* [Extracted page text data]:
==*==

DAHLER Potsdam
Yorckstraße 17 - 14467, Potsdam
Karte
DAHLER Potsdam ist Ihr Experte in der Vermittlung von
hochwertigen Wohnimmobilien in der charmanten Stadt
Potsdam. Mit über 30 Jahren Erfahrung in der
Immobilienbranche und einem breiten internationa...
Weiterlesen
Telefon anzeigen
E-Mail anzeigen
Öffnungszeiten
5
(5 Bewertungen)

==*==

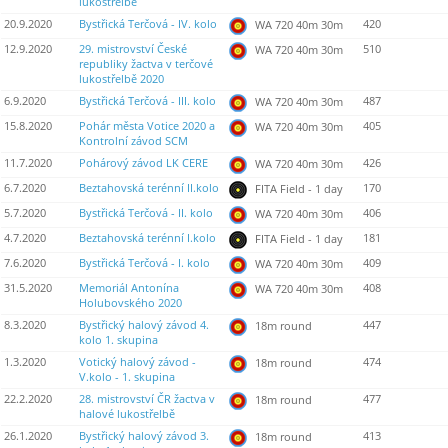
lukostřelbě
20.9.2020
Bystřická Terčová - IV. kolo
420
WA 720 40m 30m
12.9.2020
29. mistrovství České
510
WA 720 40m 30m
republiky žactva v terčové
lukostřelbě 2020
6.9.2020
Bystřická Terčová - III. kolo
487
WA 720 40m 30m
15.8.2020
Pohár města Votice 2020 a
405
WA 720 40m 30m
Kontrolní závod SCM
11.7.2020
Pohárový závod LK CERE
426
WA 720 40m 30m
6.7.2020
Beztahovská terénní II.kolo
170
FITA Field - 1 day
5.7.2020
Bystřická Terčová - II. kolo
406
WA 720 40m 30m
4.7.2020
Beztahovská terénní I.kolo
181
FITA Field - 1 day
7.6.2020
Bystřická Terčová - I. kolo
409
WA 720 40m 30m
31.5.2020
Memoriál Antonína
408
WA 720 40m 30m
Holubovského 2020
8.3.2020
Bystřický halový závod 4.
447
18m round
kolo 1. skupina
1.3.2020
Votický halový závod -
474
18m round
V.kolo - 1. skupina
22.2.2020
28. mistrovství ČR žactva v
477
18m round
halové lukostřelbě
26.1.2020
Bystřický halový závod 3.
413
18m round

==*==

Report each line of the data in which "Bystřický" occurs.

* [Task answer]:
Bystřický halový závod 4.
Bystřický halový závod 3.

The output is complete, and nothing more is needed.